== DATA FOR ANALYSIS

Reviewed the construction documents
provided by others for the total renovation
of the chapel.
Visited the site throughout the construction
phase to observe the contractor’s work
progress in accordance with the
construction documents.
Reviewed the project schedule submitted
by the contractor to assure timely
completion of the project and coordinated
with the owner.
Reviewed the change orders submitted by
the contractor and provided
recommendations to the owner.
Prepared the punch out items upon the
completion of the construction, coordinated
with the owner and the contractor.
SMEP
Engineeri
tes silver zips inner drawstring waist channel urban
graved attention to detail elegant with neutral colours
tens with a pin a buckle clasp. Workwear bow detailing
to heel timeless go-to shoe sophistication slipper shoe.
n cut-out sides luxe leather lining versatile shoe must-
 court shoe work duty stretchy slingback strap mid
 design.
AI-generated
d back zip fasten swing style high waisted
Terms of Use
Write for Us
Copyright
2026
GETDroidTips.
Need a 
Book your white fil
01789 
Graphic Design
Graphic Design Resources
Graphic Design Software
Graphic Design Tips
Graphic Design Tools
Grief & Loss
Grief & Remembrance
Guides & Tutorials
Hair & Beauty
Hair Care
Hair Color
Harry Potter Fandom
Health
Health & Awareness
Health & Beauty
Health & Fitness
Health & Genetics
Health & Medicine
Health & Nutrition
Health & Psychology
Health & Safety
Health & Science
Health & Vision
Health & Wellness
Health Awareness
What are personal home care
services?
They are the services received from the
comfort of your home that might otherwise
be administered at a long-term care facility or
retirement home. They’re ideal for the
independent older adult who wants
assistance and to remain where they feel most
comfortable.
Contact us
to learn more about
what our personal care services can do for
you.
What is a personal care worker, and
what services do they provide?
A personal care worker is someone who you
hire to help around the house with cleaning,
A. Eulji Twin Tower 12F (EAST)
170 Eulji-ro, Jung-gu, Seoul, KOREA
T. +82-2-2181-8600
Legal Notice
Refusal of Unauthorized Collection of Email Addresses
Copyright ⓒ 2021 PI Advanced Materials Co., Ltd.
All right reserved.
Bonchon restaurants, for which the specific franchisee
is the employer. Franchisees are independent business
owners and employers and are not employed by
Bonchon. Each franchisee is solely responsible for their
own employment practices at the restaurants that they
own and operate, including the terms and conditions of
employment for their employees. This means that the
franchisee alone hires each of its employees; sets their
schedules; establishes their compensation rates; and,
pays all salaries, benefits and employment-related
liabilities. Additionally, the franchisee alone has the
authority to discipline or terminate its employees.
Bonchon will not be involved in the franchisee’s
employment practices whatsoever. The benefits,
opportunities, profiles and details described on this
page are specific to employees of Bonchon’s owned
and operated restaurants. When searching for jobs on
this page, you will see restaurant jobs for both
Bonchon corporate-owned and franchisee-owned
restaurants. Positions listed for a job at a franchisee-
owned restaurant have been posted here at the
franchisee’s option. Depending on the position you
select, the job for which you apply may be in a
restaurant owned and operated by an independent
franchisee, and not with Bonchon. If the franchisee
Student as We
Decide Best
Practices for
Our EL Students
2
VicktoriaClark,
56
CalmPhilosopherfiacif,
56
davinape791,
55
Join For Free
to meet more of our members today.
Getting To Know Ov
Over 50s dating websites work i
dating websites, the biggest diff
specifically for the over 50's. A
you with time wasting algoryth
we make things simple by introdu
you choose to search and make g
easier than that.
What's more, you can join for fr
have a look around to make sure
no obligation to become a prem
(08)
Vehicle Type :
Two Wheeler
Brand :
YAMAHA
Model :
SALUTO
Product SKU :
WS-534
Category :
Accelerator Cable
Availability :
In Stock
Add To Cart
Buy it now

====

- _WHAT YOU HAVE TO DO_: Please copy each line of the entries in which the word "employment" shows up.

- _PROBLEM SOLUTION_:
own employment practices at the restaurants that they
employment for their employees. This means that the
pays all salaries, benefits and employment-related
employment practices whatsoever. The benefits,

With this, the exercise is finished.